Variational-based energy–momentum schemes of higher-order for elastic fiber-reinforced continua

Abstract

This paper contributes to the improvement of recently published higher-order accurate energy–momentum schemes for an anisotropic hyperelastic material formulation based on the concept of structural tensors. These Galerkin-based energy–momentum schemes are developed by means of time finite elements with the focus on improving numerical stability and robustness in the presence of stiffness and large rotations. They show advantages over conventional time stepping schemes in combination with anisotropic materials formulated with polyconvex strain energy density functions.
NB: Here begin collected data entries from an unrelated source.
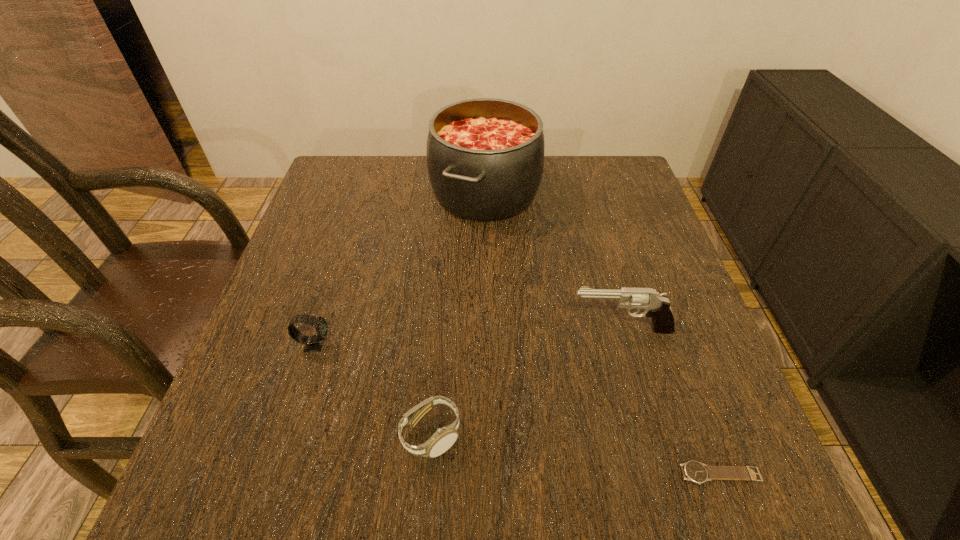 Image resolution: width=960 pixels, height=540 pixels. What are the coordinates of `free space located on the left of the tallest object` in the screenshot? It's located at (390, 193).

The image size is (960, 540). I want to click on vacant point located 0.330m at the muzzle of the fourth nearest object, so click(402, 329).

Image resolution: width=960 pixels, height=540 pixels. I want to click on vacant area located 0.240m at the muzzle of the fourth nearest object, so click(x=448, y=329).

Identify the location of vacant area located at the muzzle of the fourth nearest object. (427, 329).

You are a GUI agent. You are given a task and a screenshot of the screen. Output one action in this format:
    pyautogui.click(x=<x>, y=<y>)
    Task: Click on the free region located 0.260m on the face of the third shortest object
    
    Given the screenshot: What is the action you would take?
    pyautogui.click(x=468, y=345)

At what (x,y) coordinates should I click in order to perform the action: click on vacant space located on the face of the second watch from left to right. Please return your answer as a coordinate pair (x, y). Looking at the image, I should click on (675, 435).

Where is `vacant position located on the back of the shortest object`? This screenshot has height=540, width=960. vacant position located on the back of the shortest object is located at coordinates (688, 388).

Locate an element on the screen. object positioned at the far edge is located at coordinates (485, 157).

The width and height of the screenshot is (960, 540). What are the coordinates of `object located in the left edge section of the desktop` in the screenshot? It's located at (313, 343).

In this paper, higher-order energy–momentum schemes are developed by using a differential variational principle in order to remedy the drawbacks of these Galerkin-based schemes, namely a variationally inconsistent time approximation of the strains in the higher-order case, no coordinate free superimposed stress tensor and an unseparated time approximation of the fibers and the matrix material. These new structure-preserving time integrators preserve all conservation laws of a free flying hyperelastic anisotropic continuum, namely the total linear and the total angular momentum conservation as well as the total energy conservation. Numerical examples demonstrate dynamic behavior of anisotropic continua, discrete conservation properties of flying continua and the effect of higher-order accuracy subject to transient loads.